[Record set Boundary: Start]
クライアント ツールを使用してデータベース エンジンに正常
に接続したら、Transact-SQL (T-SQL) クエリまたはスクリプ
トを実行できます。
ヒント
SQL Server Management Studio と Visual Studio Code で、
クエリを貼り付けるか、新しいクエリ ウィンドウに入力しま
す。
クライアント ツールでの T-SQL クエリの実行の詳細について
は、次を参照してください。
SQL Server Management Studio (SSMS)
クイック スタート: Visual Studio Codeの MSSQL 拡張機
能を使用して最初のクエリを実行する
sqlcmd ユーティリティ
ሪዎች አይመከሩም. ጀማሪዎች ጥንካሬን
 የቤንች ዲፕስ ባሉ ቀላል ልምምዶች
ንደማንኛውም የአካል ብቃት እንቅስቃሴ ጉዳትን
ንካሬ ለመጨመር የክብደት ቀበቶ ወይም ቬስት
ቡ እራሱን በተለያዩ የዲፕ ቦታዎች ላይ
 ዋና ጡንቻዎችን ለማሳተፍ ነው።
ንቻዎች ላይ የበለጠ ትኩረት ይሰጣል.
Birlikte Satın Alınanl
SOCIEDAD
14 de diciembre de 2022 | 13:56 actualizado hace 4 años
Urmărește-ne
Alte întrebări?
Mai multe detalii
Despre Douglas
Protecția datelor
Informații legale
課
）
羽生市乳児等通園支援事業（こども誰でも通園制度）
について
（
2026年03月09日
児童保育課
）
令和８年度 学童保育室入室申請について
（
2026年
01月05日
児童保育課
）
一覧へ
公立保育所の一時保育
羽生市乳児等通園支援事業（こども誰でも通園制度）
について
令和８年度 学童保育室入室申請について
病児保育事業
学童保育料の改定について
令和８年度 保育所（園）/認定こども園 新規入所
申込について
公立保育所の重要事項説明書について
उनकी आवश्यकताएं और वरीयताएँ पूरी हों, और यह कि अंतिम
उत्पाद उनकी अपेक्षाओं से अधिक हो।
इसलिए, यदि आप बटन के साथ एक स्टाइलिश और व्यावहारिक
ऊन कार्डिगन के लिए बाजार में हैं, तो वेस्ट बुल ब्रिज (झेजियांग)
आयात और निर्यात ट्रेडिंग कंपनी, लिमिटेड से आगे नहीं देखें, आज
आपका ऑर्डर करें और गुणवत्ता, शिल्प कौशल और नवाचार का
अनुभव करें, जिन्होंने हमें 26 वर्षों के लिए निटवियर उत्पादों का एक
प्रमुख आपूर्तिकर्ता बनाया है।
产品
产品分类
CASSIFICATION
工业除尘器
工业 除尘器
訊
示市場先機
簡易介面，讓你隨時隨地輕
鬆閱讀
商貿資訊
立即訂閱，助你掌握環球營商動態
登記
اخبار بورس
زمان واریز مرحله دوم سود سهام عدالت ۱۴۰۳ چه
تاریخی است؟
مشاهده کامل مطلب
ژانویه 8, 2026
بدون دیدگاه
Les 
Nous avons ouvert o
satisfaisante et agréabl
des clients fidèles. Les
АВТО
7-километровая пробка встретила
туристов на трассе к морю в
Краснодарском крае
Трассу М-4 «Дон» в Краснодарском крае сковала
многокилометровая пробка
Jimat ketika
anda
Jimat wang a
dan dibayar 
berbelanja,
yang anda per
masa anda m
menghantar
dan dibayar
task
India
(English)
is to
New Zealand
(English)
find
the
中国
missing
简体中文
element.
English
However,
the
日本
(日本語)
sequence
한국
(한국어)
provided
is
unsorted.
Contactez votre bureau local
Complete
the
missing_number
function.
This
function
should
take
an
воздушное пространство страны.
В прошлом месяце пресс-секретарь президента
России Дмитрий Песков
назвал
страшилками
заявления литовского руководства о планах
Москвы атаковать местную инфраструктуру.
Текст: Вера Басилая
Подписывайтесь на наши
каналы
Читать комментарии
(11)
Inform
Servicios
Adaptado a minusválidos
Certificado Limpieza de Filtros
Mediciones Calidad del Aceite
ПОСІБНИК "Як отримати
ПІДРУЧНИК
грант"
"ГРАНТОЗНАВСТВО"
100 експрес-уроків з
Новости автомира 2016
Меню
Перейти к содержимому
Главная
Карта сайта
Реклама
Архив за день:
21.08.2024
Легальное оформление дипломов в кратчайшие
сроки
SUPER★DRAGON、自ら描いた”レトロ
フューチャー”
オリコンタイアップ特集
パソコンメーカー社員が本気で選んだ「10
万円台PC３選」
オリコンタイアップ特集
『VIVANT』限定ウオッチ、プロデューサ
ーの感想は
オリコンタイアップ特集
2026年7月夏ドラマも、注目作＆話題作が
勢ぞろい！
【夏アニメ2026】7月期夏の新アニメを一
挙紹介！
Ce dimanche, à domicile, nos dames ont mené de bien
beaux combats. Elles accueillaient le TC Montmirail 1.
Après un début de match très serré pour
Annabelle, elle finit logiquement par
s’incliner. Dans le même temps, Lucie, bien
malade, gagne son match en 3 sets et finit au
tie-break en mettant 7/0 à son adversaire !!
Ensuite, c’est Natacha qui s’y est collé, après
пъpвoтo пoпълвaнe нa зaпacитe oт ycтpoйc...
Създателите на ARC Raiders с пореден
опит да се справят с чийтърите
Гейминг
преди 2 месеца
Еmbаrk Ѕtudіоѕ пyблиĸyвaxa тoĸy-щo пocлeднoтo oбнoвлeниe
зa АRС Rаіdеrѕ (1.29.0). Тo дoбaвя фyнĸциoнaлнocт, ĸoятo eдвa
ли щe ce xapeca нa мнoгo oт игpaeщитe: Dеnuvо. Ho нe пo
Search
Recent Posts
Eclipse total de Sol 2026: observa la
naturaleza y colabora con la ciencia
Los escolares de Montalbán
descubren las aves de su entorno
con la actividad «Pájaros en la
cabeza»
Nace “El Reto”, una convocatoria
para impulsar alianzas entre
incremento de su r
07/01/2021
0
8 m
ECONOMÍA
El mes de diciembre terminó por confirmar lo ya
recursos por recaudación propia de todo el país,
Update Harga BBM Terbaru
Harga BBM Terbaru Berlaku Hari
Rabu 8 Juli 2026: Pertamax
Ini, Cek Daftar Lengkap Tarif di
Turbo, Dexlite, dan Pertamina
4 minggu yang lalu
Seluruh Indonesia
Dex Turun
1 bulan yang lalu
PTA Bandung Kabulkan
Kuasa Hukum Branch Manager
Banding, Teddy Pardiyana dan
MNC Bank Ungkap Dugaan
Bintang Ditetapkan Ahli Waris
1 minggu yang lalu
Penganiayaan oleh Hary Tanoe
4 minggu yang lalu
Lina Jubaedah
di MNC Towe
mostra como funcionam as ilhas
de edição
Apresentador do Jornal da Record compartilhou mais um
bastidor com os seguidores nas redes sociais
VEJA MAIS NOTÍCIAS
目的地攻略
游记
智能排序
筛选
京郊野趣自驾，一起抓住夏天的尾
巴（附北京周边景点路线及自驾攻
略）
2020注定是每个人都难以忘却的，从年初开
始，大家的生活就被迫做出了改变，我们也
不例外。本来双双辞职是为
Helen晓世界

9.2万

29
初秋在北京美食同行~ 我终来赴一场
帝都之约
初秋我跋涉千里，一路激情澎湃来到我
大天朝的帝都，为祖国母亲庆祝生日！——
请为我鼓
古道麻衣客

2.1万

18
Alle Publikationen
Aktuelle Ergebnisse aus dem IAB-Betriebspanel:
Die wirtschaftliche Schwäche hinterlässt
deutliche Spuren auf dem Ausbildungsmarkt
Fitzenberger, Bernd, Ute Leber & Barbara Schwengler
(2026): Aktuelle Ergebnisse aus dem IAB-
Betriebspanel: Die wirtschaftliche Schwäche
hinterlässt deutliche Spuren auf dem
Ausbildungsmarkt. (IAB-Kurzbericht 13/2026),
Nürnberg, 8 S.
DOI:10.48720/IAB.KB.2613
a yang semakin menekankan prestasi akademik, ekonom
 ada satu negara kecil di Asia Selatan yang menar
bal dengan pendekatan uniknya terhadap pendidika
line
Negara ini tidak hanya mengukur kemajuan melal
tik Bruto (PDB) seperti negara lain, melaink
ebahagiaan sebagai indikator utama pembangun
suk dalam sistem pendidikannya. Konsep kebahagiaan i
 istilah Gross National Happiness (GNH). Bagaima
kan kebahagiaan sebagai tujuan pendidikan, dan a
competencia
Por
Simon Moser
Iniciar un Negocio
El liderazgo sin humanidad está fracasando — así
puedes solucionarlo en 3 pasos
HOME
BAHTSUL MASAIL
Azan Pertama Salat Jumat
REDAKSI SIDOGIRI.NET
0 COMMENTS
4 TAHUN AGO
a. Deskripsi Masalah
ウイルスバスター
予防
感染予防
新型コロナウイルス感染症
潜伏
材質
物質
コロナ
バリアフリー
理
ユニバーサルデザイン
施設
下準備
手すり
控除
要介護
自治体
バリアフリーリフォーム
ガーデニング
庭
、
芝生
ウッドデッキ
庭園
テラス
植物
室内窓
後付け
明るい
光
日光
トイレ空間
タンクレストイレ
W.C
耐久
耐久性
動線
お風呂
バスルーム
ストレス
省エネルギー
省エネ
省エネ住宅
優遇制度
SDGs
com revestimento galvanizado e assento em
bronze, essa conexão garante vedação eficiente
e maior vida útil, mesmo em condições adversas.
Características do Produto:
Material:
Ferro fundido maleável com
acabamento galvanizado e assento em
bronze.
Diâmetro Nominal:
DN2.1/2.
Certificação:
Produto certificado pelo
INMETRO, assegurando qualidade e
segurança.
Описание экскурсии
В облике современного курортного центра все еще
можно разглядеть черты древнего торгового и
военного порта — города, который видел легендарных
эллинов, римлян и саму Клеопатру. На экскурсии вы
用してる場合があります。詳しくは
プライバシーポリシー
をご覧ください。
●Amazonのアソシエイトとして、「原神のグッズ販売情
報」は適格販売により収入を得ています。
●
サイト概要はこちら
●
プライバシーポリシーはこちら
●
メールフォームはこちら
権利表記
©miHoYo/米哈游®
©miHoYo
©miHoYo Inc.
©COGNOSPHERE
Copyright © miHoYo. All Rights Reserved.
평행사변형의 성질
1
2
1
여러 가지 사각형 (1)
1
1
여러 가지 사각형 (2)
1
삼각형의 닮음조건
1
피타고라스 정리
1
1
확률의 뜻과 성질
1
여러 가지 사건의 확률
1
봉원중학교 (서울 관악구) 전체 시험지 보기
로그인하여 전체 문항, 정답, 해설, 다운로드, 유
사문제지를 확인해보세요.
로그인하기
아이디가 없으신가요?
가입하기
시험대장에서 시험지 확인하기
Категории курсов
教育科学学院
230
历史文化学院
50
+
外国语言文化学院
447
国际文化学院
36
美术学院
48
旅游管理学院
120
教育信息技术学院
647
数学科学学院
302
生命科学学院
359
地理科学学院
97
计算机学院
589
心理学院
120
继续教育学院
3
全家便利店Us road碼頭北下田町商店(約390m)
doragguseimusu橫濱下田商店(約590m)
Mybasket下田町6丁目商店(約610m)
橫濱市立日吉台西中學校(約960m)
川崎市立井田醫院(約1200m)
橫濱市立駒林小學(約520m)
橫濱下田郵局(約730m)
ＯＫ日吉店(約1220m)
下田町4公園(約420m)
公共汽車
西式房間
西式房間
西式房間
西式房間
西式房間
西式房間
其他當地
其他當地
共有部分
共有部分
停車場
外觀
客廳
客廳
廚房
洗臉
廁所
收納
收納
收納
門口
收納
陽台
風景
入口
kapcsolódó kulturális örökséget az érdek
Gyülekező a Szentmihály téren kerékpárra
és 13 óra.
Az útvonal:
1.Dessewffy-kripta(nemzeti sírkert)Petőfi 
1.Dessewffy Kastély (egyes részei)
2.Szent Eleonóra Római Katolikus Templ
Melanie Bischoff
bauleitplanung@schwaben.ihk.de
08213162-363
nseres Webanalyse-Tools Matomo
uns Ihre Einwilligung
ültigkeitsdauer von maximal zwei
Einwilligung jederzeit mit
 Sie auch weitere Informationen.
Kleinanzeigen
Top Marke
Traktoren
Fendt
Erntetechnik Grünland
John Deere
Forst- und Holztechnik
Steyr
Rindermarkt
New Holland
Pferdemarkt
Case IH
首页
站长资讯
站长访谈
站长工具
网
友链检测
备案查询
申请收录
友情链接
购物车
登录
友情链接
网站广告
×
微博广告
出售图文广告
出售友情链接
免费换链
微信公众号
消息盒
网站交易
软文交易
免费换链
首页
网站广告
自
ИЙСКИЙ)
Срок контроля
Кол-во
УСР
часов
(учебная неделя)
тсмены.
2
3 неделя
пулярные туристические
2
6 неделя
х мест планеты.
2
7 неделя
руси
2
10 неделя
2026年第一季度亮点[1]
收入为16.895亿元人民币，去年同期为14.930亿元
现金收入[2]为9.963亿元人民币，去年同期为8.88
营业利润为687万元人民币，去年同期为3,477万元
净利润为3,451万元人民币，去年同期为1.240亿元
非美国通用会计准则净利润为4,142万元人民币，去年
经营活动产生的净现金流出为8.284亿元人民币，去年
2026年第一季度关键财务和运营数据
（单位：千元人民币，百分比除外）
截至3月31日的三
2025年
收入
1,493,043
[Record set Boundary: End]
▶ _Task instructions_:
Count how many lines of the entries contain the word "lalu", and respond with that count only.

▶ _Response to the exercise_:
4